AI Snake Oil – book notes and reflections
I’ve been reading about AI and emerging technologies more widely again this year. AI Snake Oil: What Artificial Intelligence Can Do, What It Can’t, and How to Tell the Difference is a new book by Arvind Narayanan and Sayash Kapoor. They also run a blog and newsletter. My introduction to the book was this Tech Policy podcast.
AI Snake Oil is based on academic research and testing around the capabilities, claims and hype around AI. There’s a lot in there and I listened to the audiobook. I’m sharing a summary of the notes I made with some of my reflections.
This isn’t an in depth or comprehensive book review but reflects what I found useful and most interesting. My thoughts relate specifically to the work I’m involved in with the UK public and third sectors.

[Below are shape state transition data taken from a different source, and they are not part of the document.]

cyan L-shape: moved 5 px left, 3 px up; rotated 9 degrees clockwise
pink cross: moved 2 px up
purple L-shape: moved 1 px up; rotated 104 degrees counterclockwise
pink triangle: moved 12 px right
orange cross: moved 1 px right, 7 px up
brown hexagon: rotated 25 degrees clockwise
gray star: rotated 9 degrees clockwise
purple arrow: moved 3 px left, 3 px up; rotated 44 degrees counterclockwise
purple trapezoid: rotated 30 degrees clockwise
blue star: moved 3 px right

To structure my notes, I’ve started by using the definitions the book introduces for three distinct types of AI that we can consider:
- Predictive AI
- Content Moderation AI
- Generative AI
Predictive AI
AI Snake Oil strongly argues that Predictive AI is not that good. That it’s driven by hype and myths about the accuracy of predictive AI models. The book talks about the incentives of those evaluating these models, with much of this research controlled and owned by the tech companies developing and selling Predictive AI products.
There are a number of examples used to illustrate this (mostly US based companies), from the HireVue hiring platform to Epic’s Sepsis AI prediction solution.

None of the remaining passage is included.